I've restarted the server and agent, but the problem still persists.  How can I reliably change the community for this device without having to recreate the node?

Rich

Victor Kirhenshtein

Hi,

it actually sounds really weird - NetXMS should not cache non-working community. How did you change it - in communication properties of the node or change list of default communities? Can it be that device responds on old community as well as on new one and you have old community in default community list?

Best regards,
Victor

rgkordia

Hi Victor,

Yes I changed it in communication properties.  The default community was left alone (I have a number of other nodes using the default and any new ones will use the default).  I disabled all the old communities on the device and changed to the new one.  In fact, the when NetXMS attempts to use the old one it gets no response and the DCI's all move to a deactive state.  The sequence of events seems to be as follows:

1. Change community on router
2. Change community in communication settings
3. Everything works fine
4. After a while (30+ minutes maybe), the communications properties show the old community, but polling still works fine

At this point, I tried doing some polls:

5a. Topology poll partially works.  VLAN list is retrieved but the next query fails.  I see auth errors, so assume old community is partially being used
5b. Interface names poll works.  After I did this, the communications properties now shows the new community (topology poll still fails though)
5c. Configuration poll succeeds.
5d.
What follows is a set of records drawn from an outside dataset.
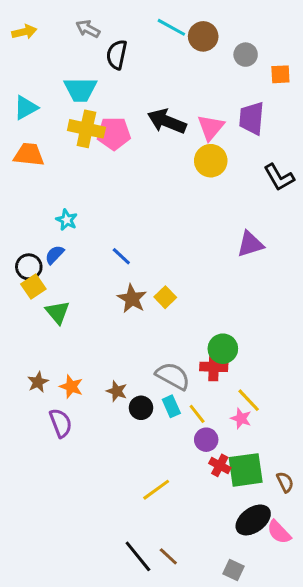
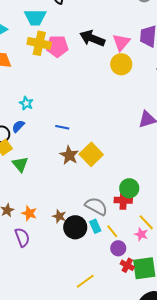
blue line: (121, 256) -> (62, 127), turned -32
yellow square: (165, 297) -> (91, 154), size x1.6
black circle: (141, 408) -> (75, 227), size x1.5

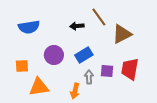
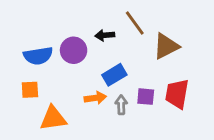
blue semicircle: (29, 27) -> (38, 56), moved
purple circle: (54, 55) -> (74, 50), moved
orange arrow: (75, 91) -> (95, 98), moved, turned -112

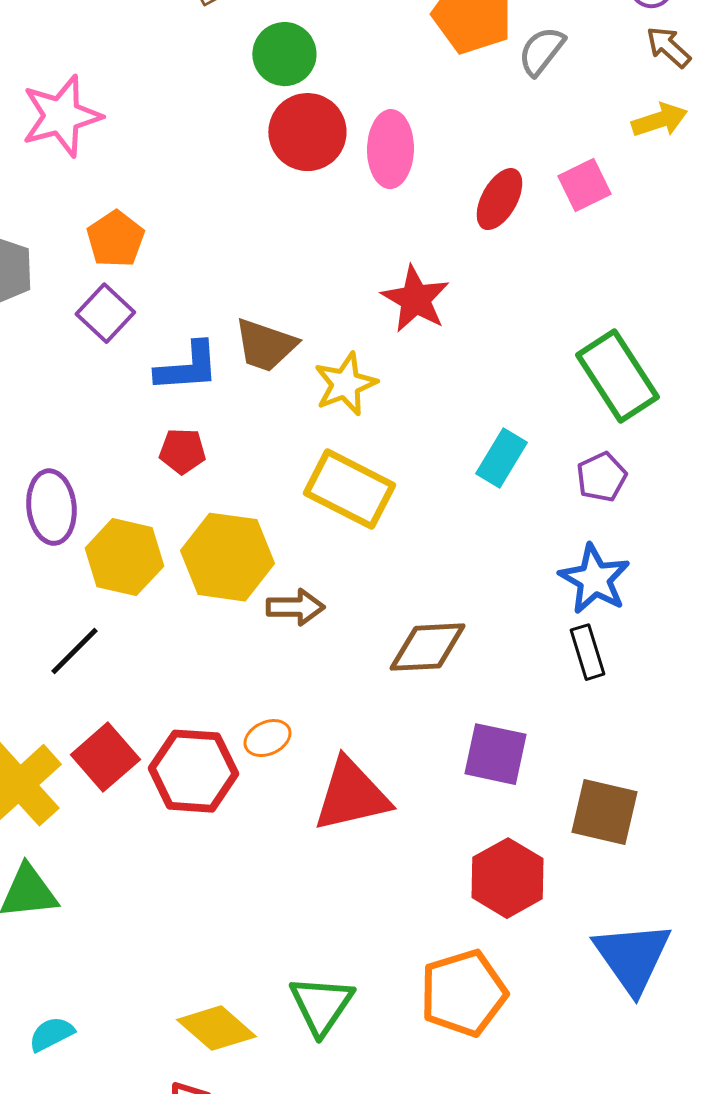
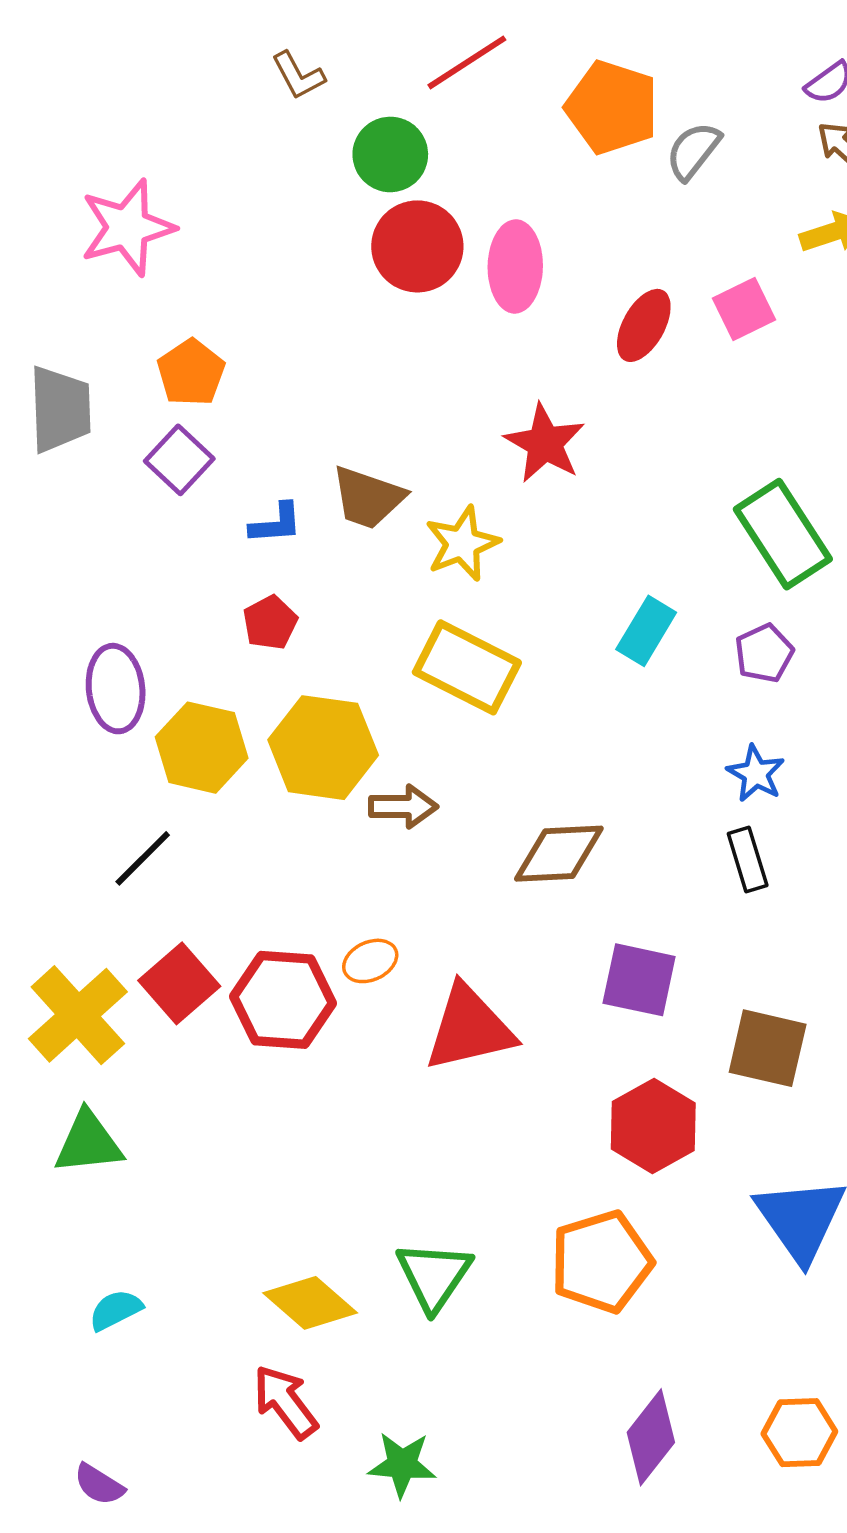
blue L-shape: (187, 367) -> (276, 524), size x0.7
red pentagon: (182, 451) -> (270, 623), turned -30
blue star: (594, 579) -> (756, 773), size x0.7

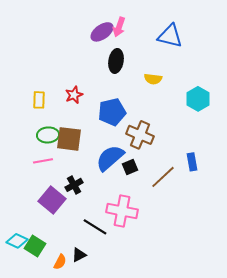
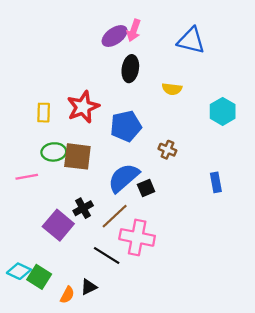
red star: (74, 95) -> (83, 107), size x1.6
brown cross: (140, 135) -> (167, 150), moved, size x0.6
pink line: (43, 161) -> (27, 177), moved
brown line: (163, 177) -> (115, 216), moved

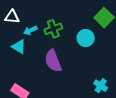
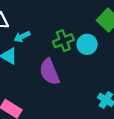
green cross: (53, 29) -> (63, 41), moved

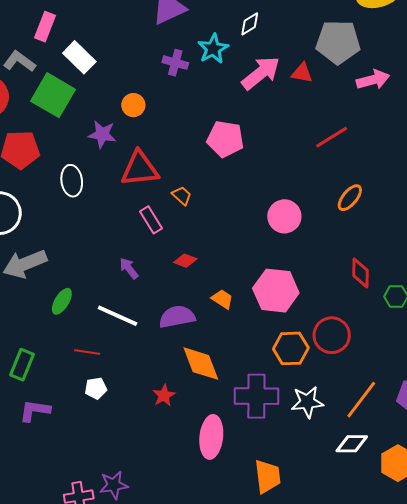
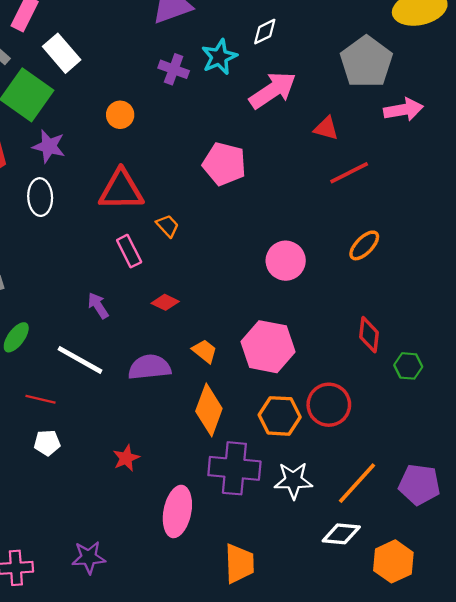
gray pentagon: (338, 42) -> (366, 62), turned 30
red triangle: (302, 73) -> (326, 128), moved
purple star: (102, 134) -> (49, 146), moved
orange diamond: (201, 364) -> (209, 410), moved, turned 36
purple star: (114, 485) -> (89, 557), moved

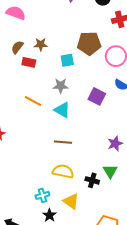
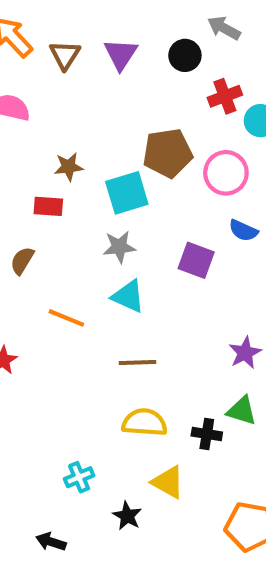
brown semicircle: (17, 47) -> (22, 261), moved
cyan square: (67, 60) -> (127, 193), size x1.5
orange line: (33, 101) -> (66, 318), moved
green triangle: (110, 171) -> (242, 411), turned -35
cyan cross: (42, 195) -> (79, 477), moved

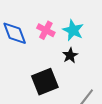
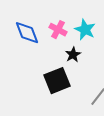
black star: (70, 55) -> (73, 55), moved

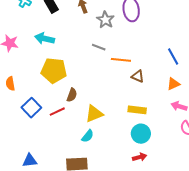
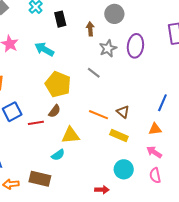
blue line: (173, 57) -> (162, 103), turned 36
orange line: (121, 60) -> (98, 115), moved
yellow pentagon: (54, 71) -> (58, 84), moved
yellow rectangle: (137, 110) -> (119, 135), moved
cyan circle: (141, 134) -> (124, 169), moved

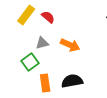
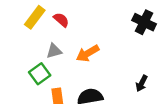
orange arrow: (70, 45) -> (88, 53), turned 126

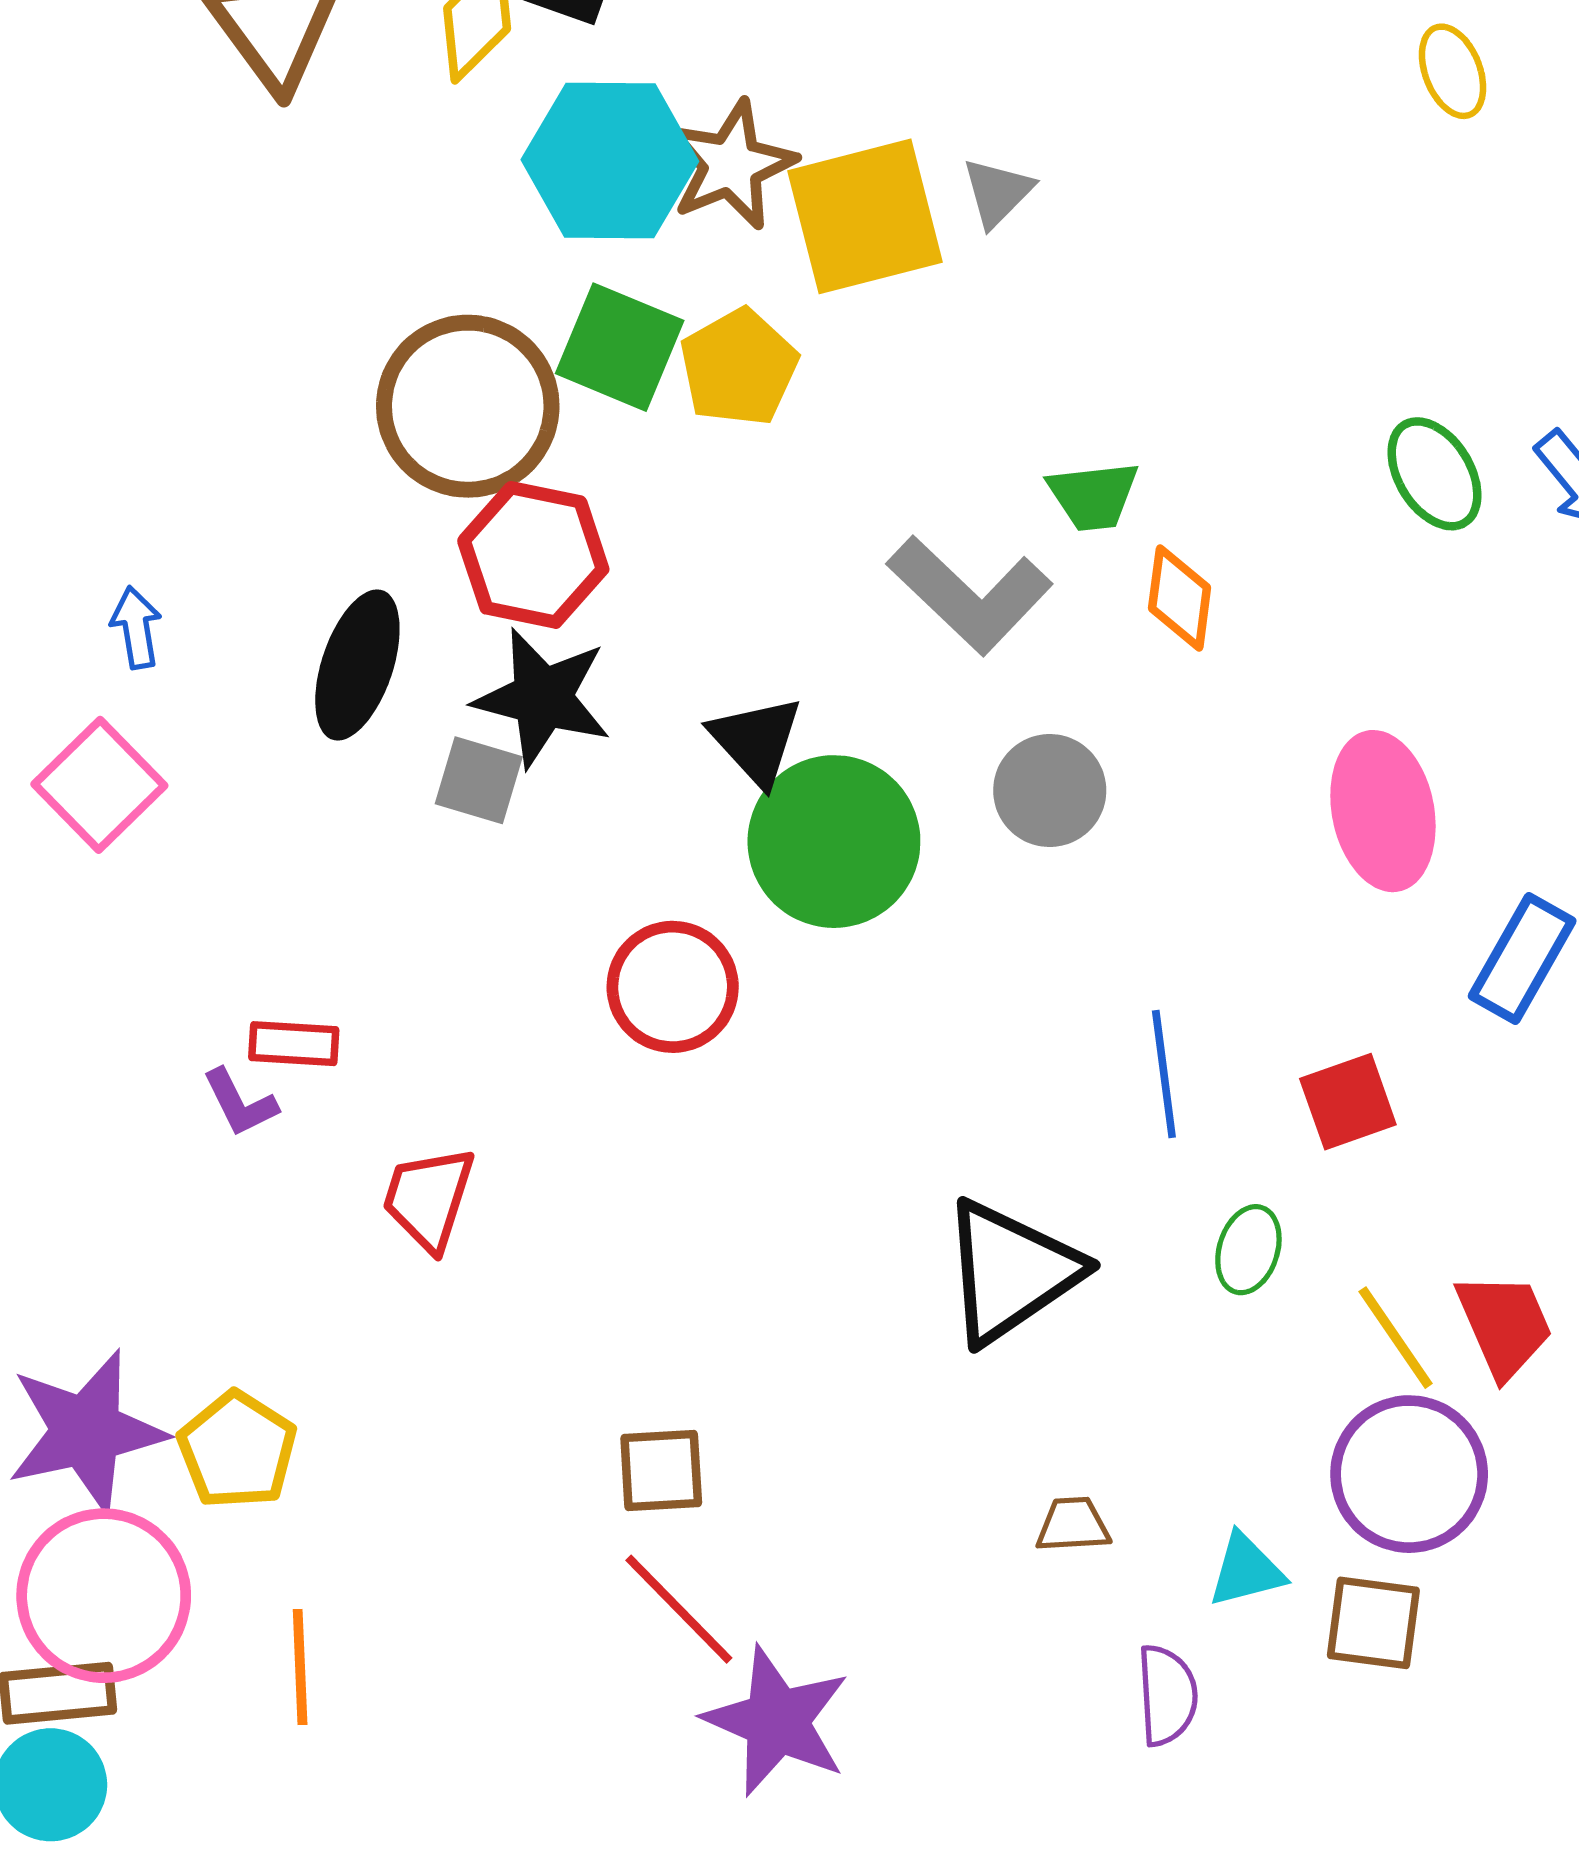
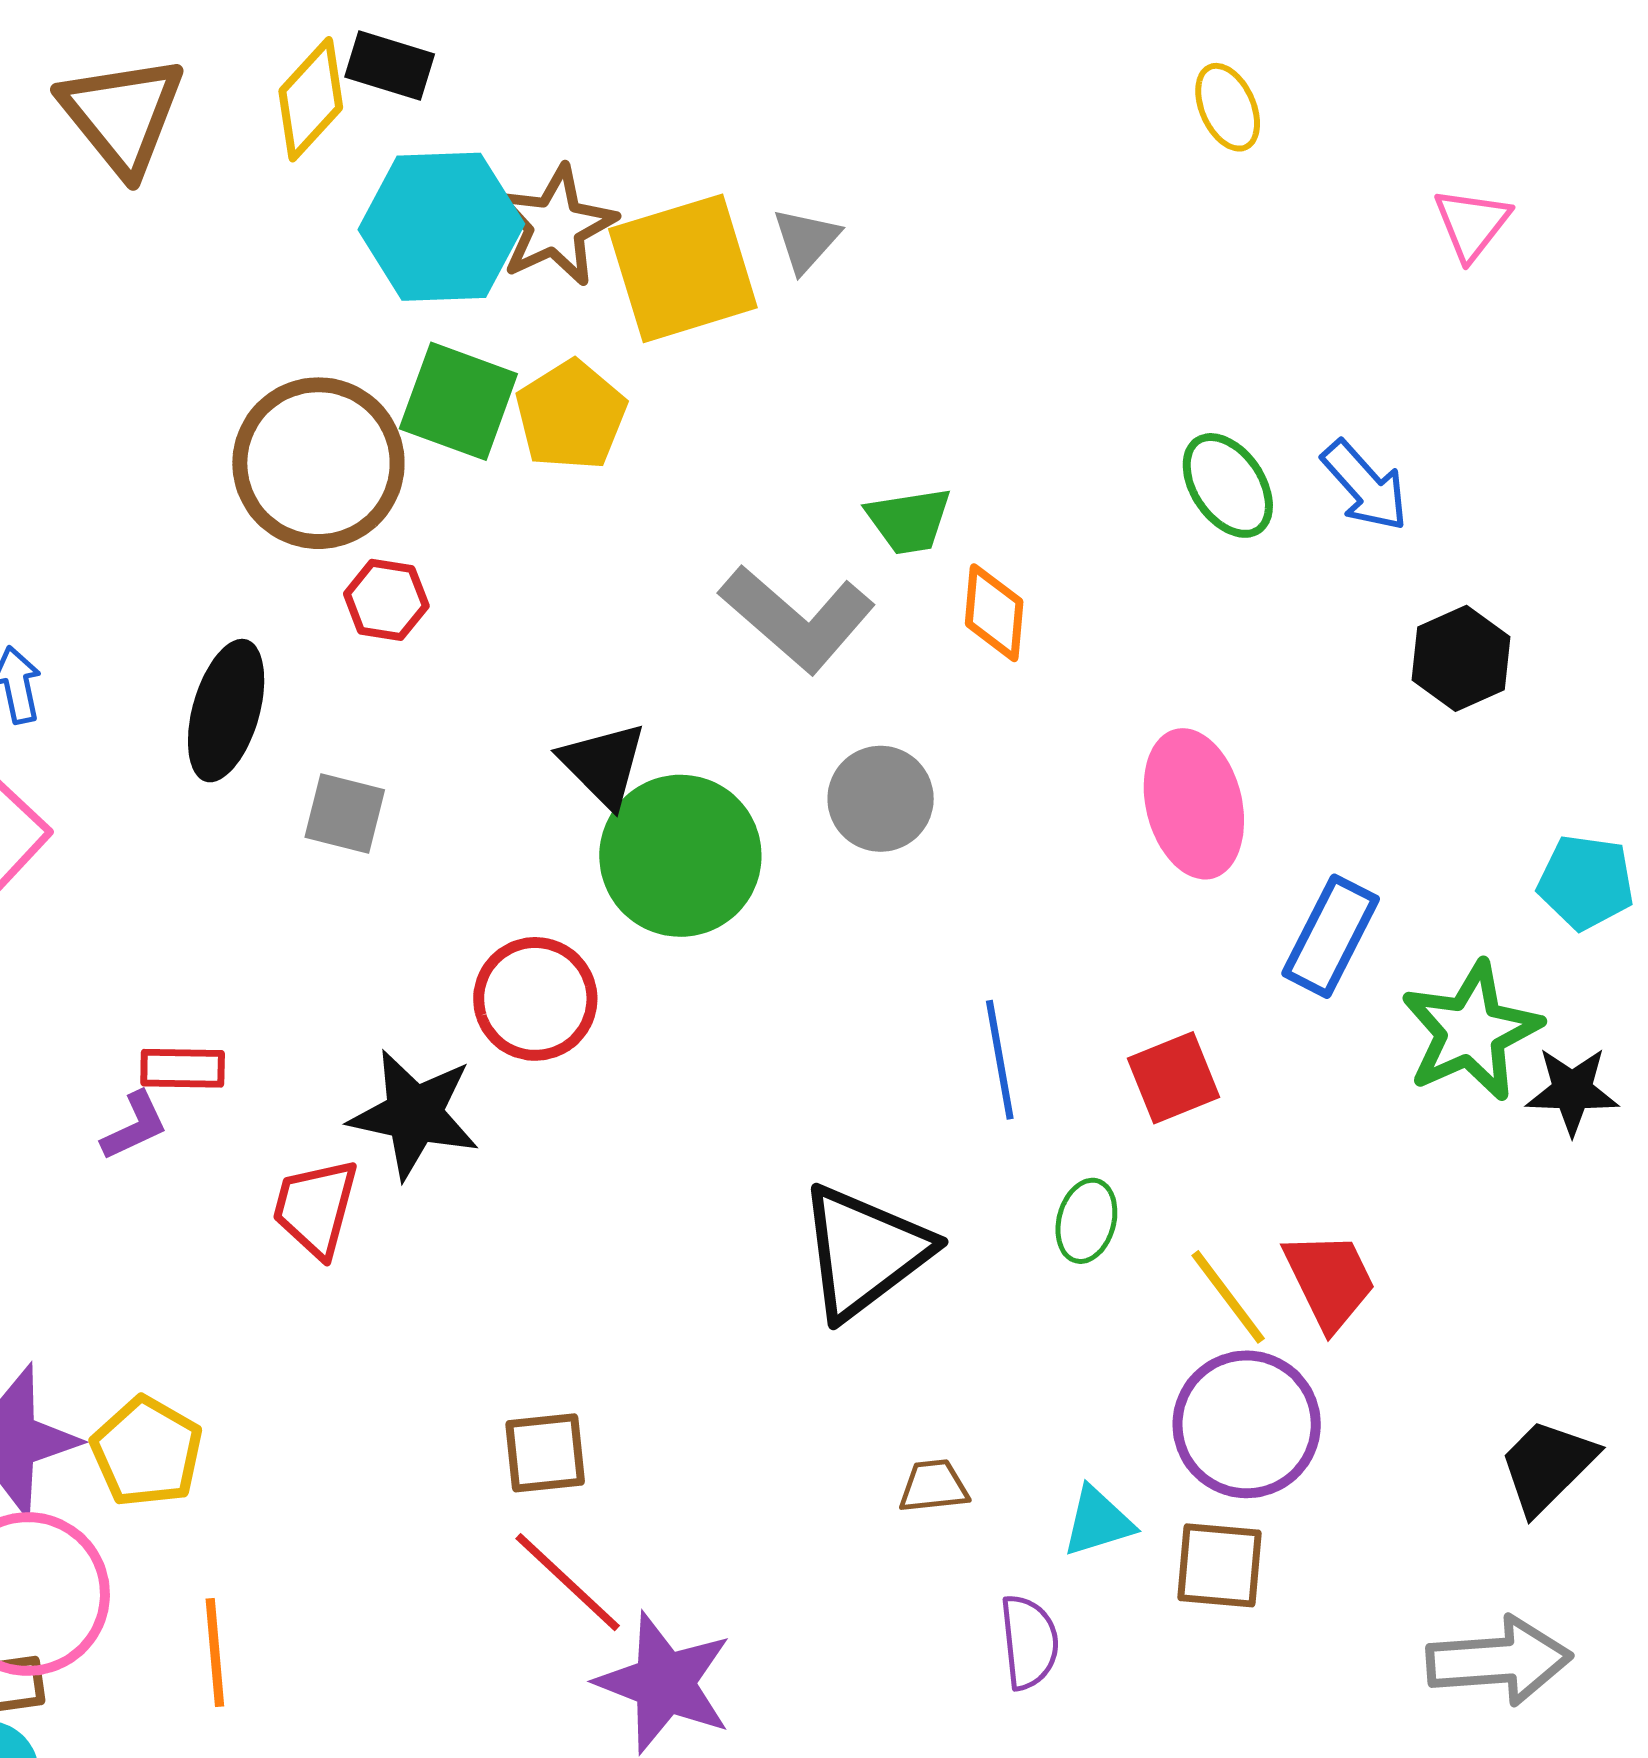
red hexagon: (533, 555) -> (386, 600), size x0.6
black star: (542, 698) -> (414, 1114), moved
purple L-shape: (240, 1103) -> (135, 1126), turned -86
Status poll succeeds.

I then left it for another while (30+ mins) and the old community is showing in the communications properties.

It may be that the right community is stored in the DB, but I opened the properties at some point and clicked OK, saving the old community and breaking things.  So somewhere the old community is being stored.

Interestingly, I made two community changes to a device and the same thing occurred, except it kept reverting to the previous value.  This at least showed that it wasn't reverting to the default community, but in fact the previous value of community.

Rich


paul

I was wondering what the outcome of this is as I somehow seem to have a similar problem.

Network discovery = off.
Add device if trap received = on

About 300 CISCO Routers added - SNMP is working.

Every 30 minutes (topology polling interval) - auth failure trap received.

Disable topology polling - alerts go away.

Given I have not touched these devices, but in my list of communities there will be at least one that does not work, why would topology polling not only not be working, but on not receiving a correct response, why not trigger an event for topology polling failure.

More importantly though - having not set anything on these auto discovered devices - how did I break it and how do I fix it?